The ambition is to advance our knowledge and practice in the three focus areas:
- Biological engineering research aims to uncover the physical processing underlying such phenomena as tissue deformation, embryo development, cancer cell mobility and blood coagulation, while neuroscience developments aim to develop new approaches to modelling learning
- The ambition of biomedical engineering research is to work closely with clinicians to develop solutions for medical imaging, repair of biological tissue, and diagnosis and treatment using biosensors and nanomaterials.

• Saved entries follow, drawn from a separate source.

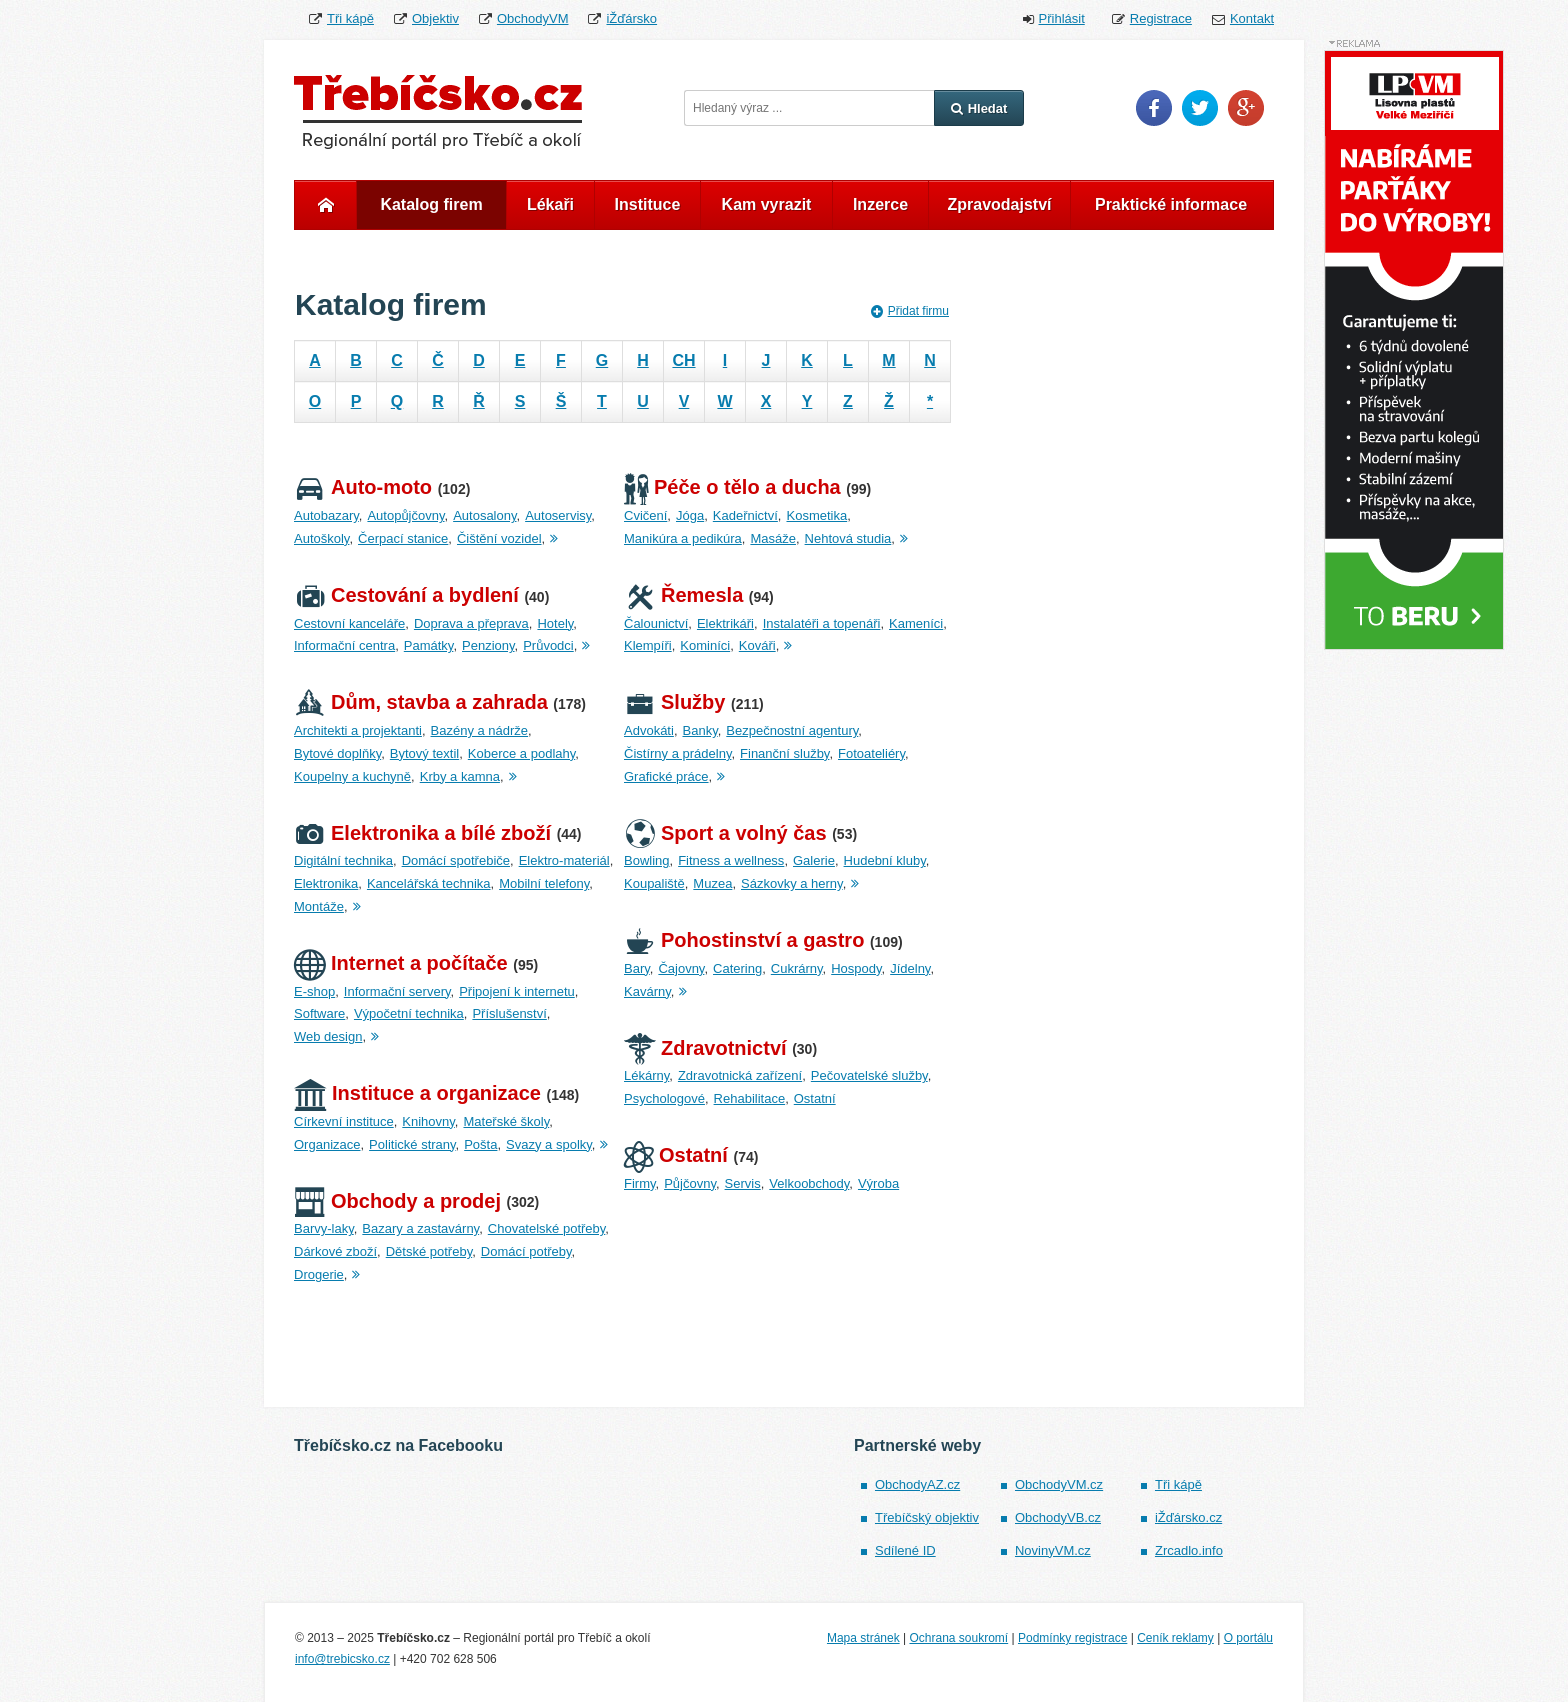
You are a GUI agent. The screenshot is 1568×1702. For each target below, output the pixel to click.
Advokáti (649, 730)
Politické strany (412, 1144)
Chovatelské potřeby (547, 1228)
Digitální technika (343, 860)
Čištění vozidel (499, 538)
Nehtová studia (848, 538)
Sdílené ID (905, 1550)
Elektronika (326, 883)
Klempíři (648, 645)
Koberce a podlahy (521, 753)
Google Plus (1246, 108)
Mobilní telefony (544, 883)
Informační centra (344, 645)
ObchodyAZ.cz (917, 1484)
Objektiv (435, 18)
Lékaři (550, 204)
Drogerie (319, 1274)
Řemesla (683, 595)
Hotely (555, 623)
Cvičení (645, 515)
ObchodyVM (533, 18)
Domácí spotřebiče (456, 860)
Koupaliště (654, 883)
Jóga (690, 515)
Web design (328, 1036)
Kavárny (647, 991)
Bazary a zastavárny (420, 1228)
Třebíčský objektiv (927, 1517)
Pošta (480, 1144)
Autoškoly (321, 538)
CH (683, 360)
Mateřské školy (506, 1121)
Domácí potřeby (526, 1251)
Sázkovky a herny (792, 883)
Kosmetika (816, 515)
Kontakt (1252, 18)
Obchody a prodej (397, 1201)
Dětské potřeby (429, 1251)
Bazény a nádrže (480, 730)
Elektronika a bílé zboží (422, 833)
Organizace (327, 1144)
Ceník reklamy (1175, 1638)
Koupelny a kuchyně (352, 776)
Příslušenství (509, 1013)
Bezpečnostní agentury (792, 730)
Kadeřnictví (745, 515)
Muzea (712, 883)
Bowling (647, 860)
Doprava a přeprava (471, 623)
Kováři (757, 645)
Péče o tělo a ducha (732, 487)
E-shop (314, 991)
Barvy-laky (324, 1228)
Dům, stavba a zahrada (421, 702)
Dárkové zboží (335, 1251)
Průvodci (548, 645)
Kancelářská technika (429, 883)
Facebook (1154, 108)
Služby (674, 702)
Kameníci (916, 623)
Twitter (1200, 108)
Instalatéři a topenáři (822, 623)
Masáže (773, 538)
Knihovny (428, 1121)
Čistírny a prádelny (677, 753)
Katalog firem (431, 204)
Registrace (1161, 18)
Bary (637, 968)
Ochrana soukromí (958, 1638)
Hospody (856, 968)
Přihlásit (1062, 18)
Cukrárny (797, 968)
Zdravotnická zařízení (740, 1075)
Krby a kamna (460, 776)
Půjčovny (690, 1183)
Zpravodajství (999, 204)
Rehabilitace (750, 1098)
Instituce (648, 204)
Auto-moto (363, 487)
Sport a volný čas (725, 833)
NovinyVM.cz (1053, 1550)
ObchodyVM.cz (1059, 1484)
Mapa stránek (863, 1638)
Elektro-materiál (564, 860)
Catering (737, 968)
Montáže (319, 906)
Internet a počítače (401, 963)
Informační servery (397, 991)
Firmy (640, 1183)
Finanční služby (784, 753)
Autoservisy (558, 515)
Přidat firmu (910, 311)
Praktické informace (1171, 204)
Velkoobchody (809, 1183)
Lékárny (646, 1075)
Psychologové (664, 1098)
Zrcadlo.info (1189, 1550)
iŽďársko (631, 18)
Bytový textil (424, 753)
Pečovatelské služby (869, 1075)
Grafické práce (666, 776)
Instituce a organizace (417, 1093)
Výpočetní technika (409, 1013)
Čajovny (681, 968)
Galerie (814, 860)
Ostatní (815, 1098)
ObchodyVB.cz (1058, 1517)
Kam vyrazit (767, 204)
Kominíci (705, 645)
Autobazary (326, 515)
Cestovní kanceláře (349, 623)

- The Healthcare Engineering group seeks to embed a systems engineering culture in the UK Health Service and its suppliers, improving patient safety by becoming a focus of patient safety research in the UK, and developing models of good design practice for healthcare practitioners, providers and suppliers.
The ambition of the Department is to build on these focus areas, so as to establish a strong international reputation in bioengineering research across a wide range of activities in biological engineering, biomedical engineering and healthcare engineering.
New course for 2023
Healthcare Innovation: Engineering, Systems and Improvement (part-time - PgCert, PGDip, MSt)
The Department has just launched a part-time PgCert/PGDip/MSt postgraduate qualification in "Healthcare Innovation: Engineering, Systems and Improvement".
The aim of the programme is to provide knowledge and understanding of the healthcare system and the technologies applicable to this sector, giving students the expertise and skills needed to innovate successfully in healthcare.
The course is suitable for those with a background in medicine, engineering, or a related area. Students enrolling on the course qualify successively for a PGCert, PGDip and then MSt over three years.